Post by TheSilverBuick »

What do airplane pilots do? They manually lean the mixture out as they go up because the engines start to run richer, despite fixed throttle position and rpm..
http://flighttraining.aopa.org/students ... xture.html

Holley recommends going down 1 jet size for every 2,000 feet of elevation gain because it starts to run rich....

Bonneville racers tuning at sea level have to pull upwards 15% of their fueling when they get to the higher elevations of Bonneville.
http://www.speedtalk.com/forum/viewtopi ... 9&start=15

There are dozens of similar examples and experiences like the above with simple google searches, everything from motorcycles, to miata's, to landspeed and drag racing.

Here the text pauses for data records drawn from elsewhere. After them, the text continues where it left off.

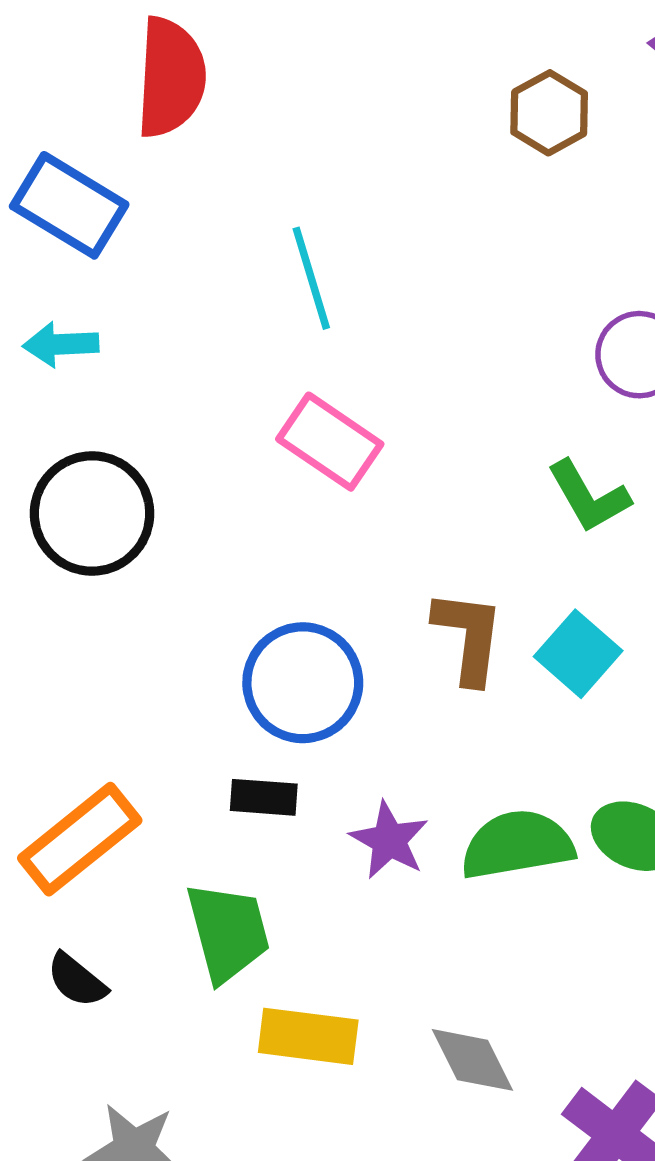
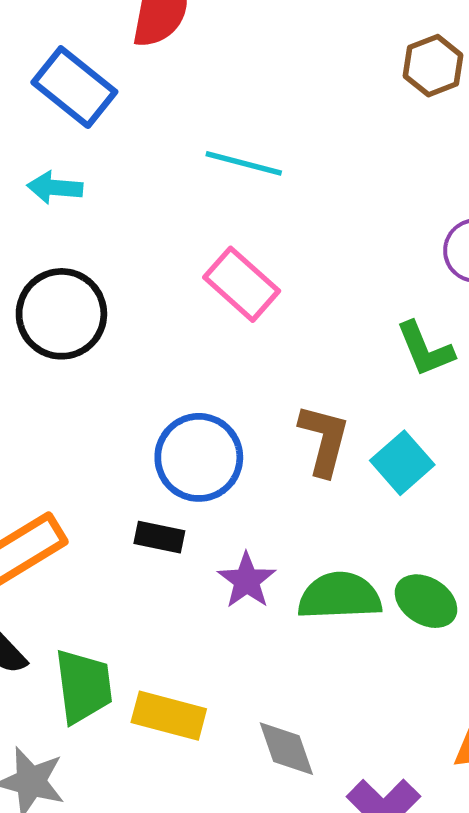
cyan line: (311, 278) -> (244, 163), turned -66
green trapezoid: (228, 932) -> (83, 686), moved

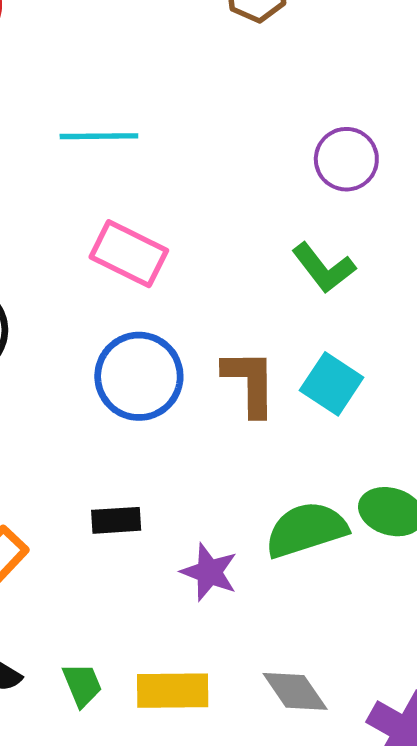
blue circle: (199, 457) -> (139, 376), moved
purple star: (247, 580) -> (209, 572), moved
green trapezoid: (83, 686) -> (82, 685), size x0.6

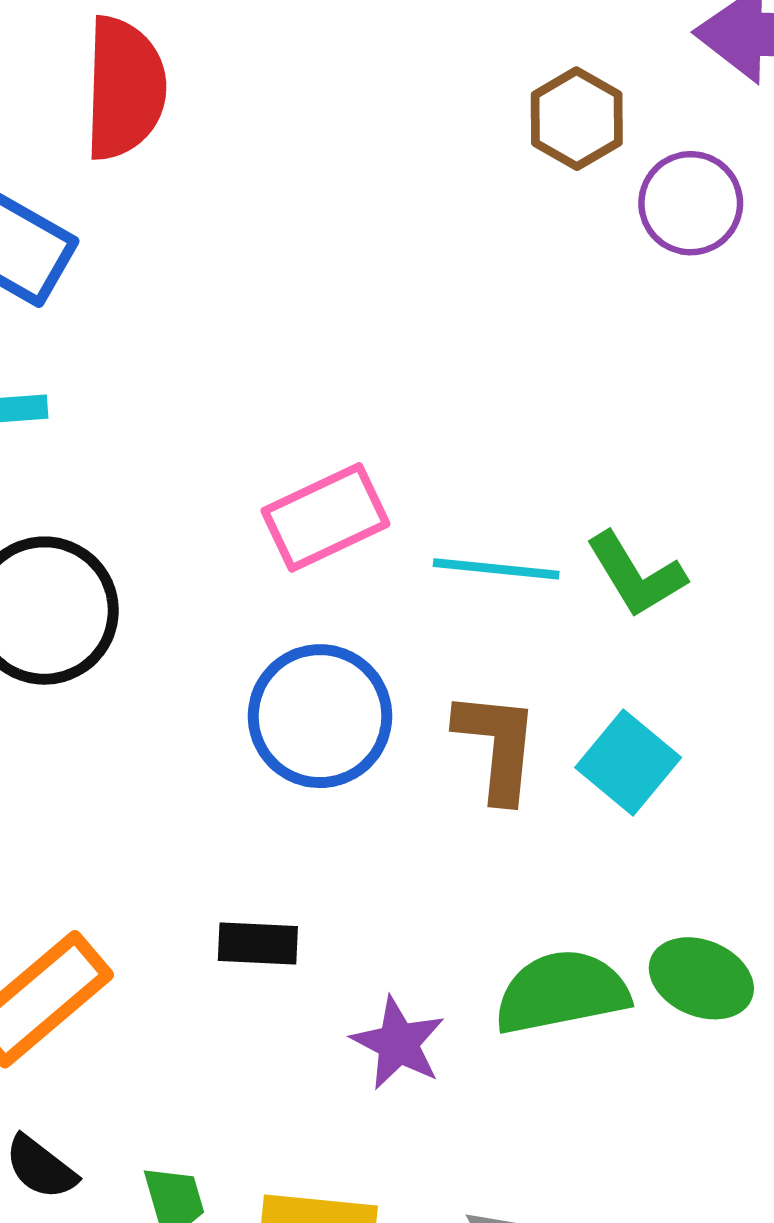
cyan line: (99, 136) -> (496, 569), moved
purple circle: (346, 159) -> (691, 203), moved
pink rectangle: (129, 254) -> (326, 517), turned -58

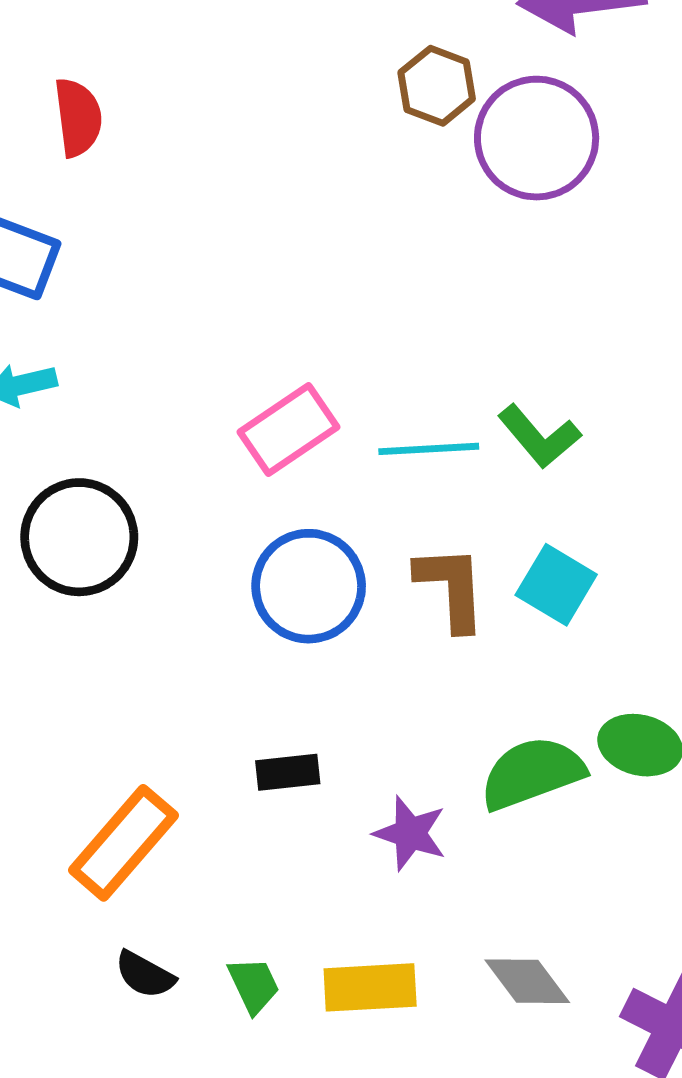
red semicircle: (125, 88) -> (78, 117), size x0.7
purple circle: (691, 203) -> (537, 138), size x1.5

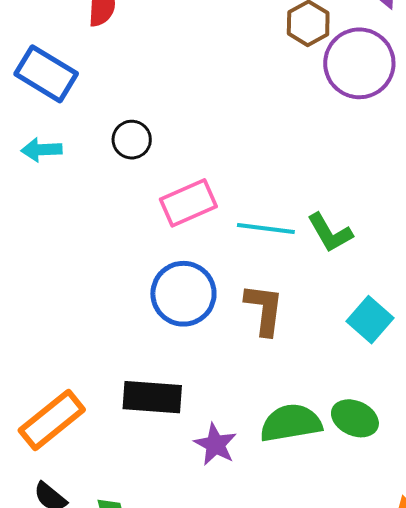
black circle: (79, 537) -> (132, 140), moved, size x0.6
cyan square: (556, 585) -> (370, 320), moved
black rectangle: (288, 772) -> (152, 397), size x1.6

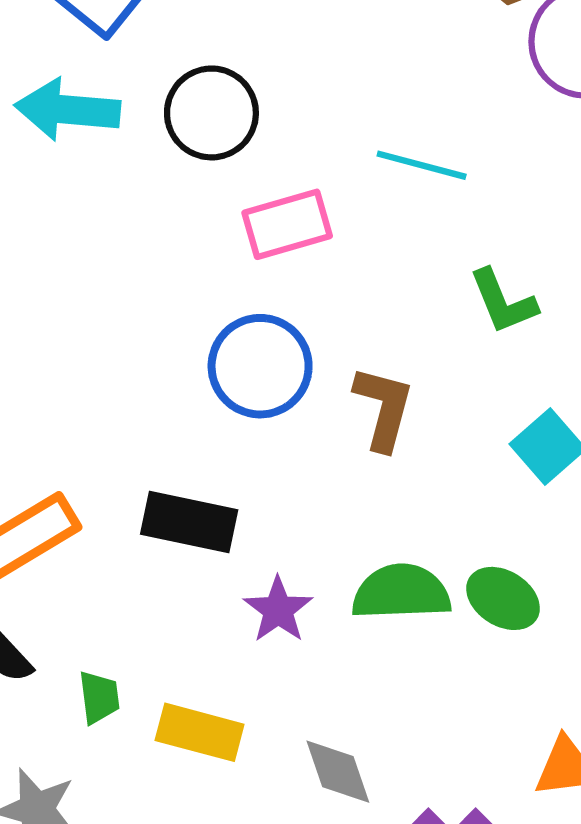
black circle: (132, 140) -> (211, 113), size x1.5
cyan arrow: (41, 150) -> (68, 110), size x1.6
cyan line: (266, 228) -> (422, 165), moved

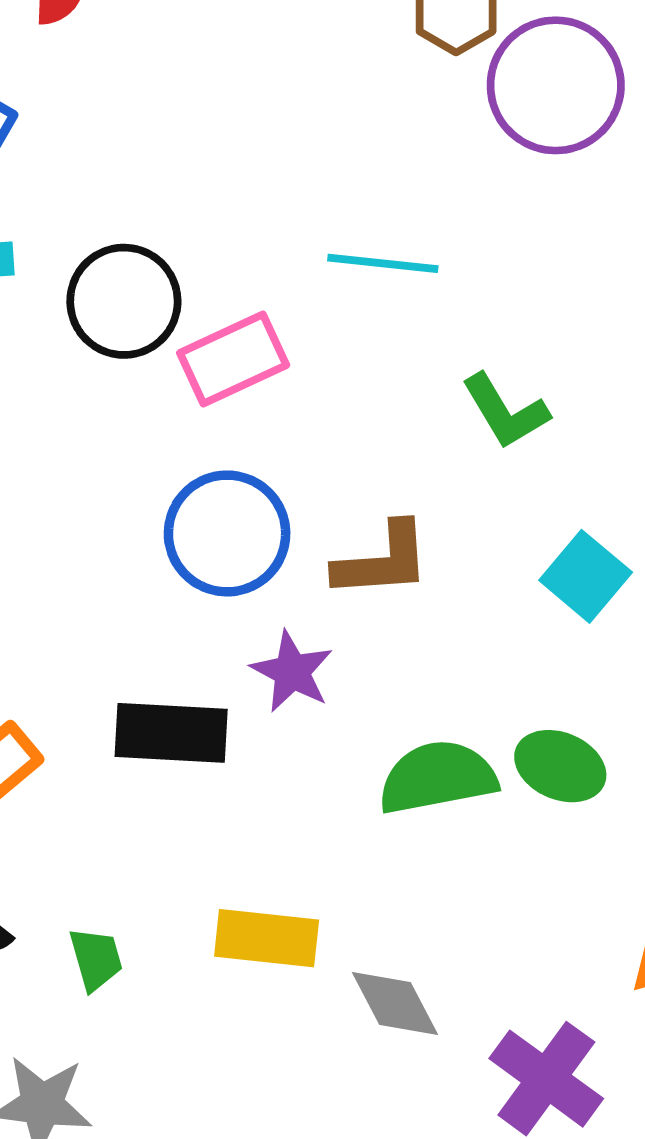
black circle: (211, 113) -> (124, 301), moved
brown L-shape: (384, 408) -> (382, 561), turned 80
purple star: (278, 610) -> (292, 672), moved
yellow rectangle: (200, 732) -> (267, 938), moved

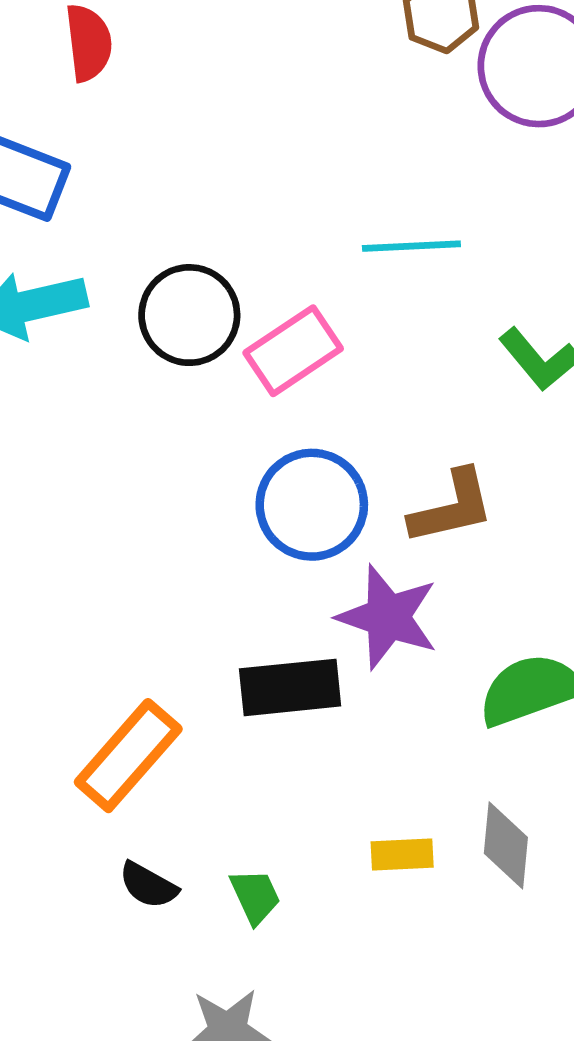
purple star: (292, 672) -> (388, 617), size x1.4
yellow rectangle: (267, 938) -> (402, 855), size x0.7
gray diamond: (395, 1004) -> (506, 845), moved, turned 42

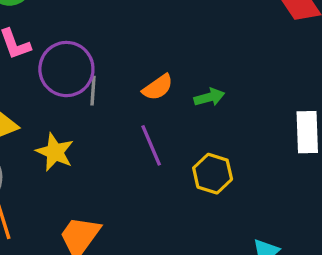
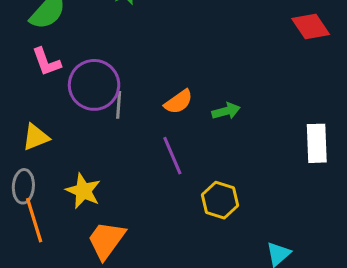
yellow star: (55, 152) -> (83, 191), moved
yellow hexagon: (213, 174) -> (220, 200), moved

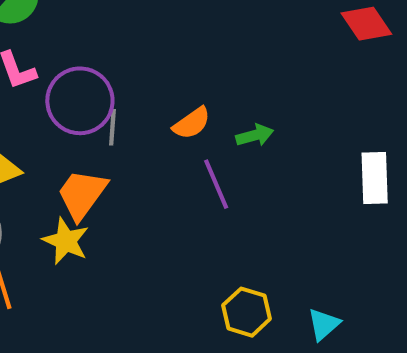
purple line: (172, 156) -> (216, 184), moved
yellow hexagon: (220, 200) -> (247, 312), moved
orange trapezoid: (106, 240) -> (82, 194), moved

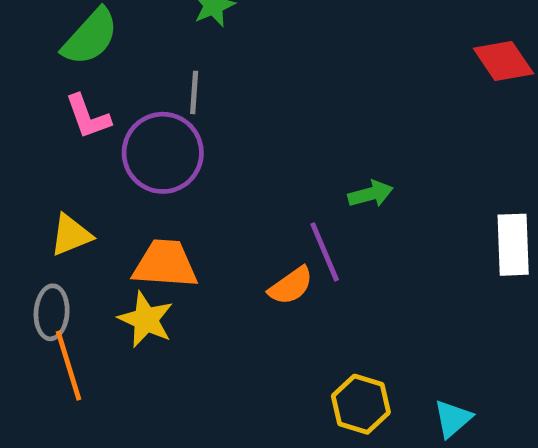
orange semicircle: (192, 123) -> (291, 286), moved
gray line: (112, 127) -> (194, 92), moved
orange trapezoid: (82, 194) -> (165, 264), turned 58

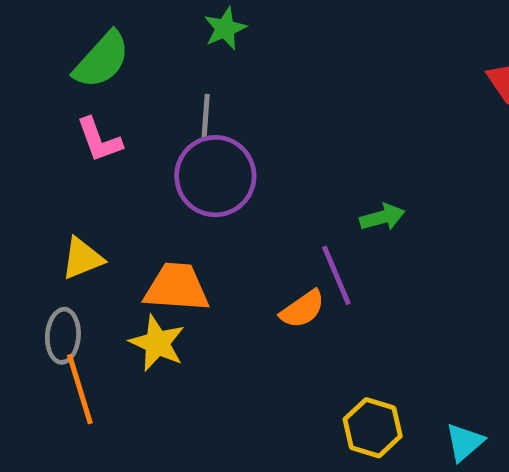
purple circle: (163, 153) -> (215, 176), moved

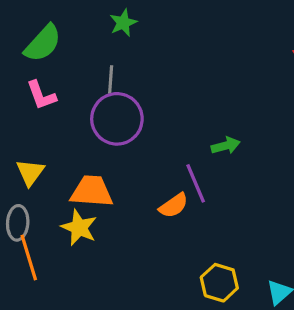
yellow triangle: (82, 258) -> (30, 172), turned -32

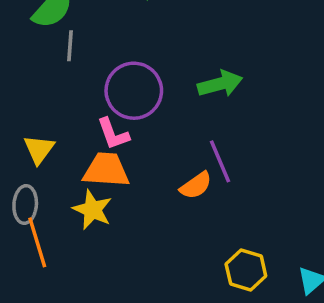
gray line: (111, 79) -> (70, 46), moved
pink L-shape: (41, 95) -> (113, 134), moved
green arrow: (226, 146) -> (220, 84), moved, size x1.4

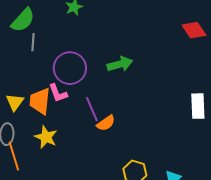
purple line: (220, 161) -> (92, 109), moved
orange trapezoid: (106, 170) -> (40, 101), moved, turned -88

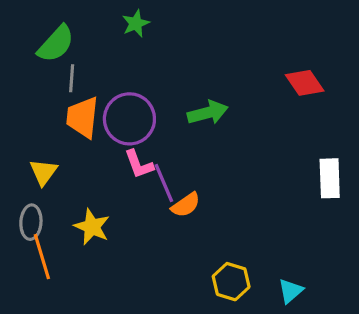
red diamond: (194, 30) -> (305, 83), moved
pink L-shape: (58, 93) -> (139, 164), moved
orange trapezoid: (40, 101) -> (83, 117), moved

Here is an old screen shot of one of my car's baro table, and they all have the same general shape. Fuel subtracted with elevation gain and added with elevation loss and my AFR's stay in the same place without EGO correction turned on.
Image

You can disagree, but some solid examples other than a web page citing a sketchy test that probably caused the goof in the megasquirt calculation and why my corrections are over 30%, and with the new calculation will probably drop to a more sensible number, but until I take the time to re-tune with the new calculation, I won't have an answer to that.
"Hey, at least the Skylark proves that even a messy hack can patch together a reliable EFI system. I can't think of a time the MegaSquirt has left me stranded since installation ~100,000 miles ago."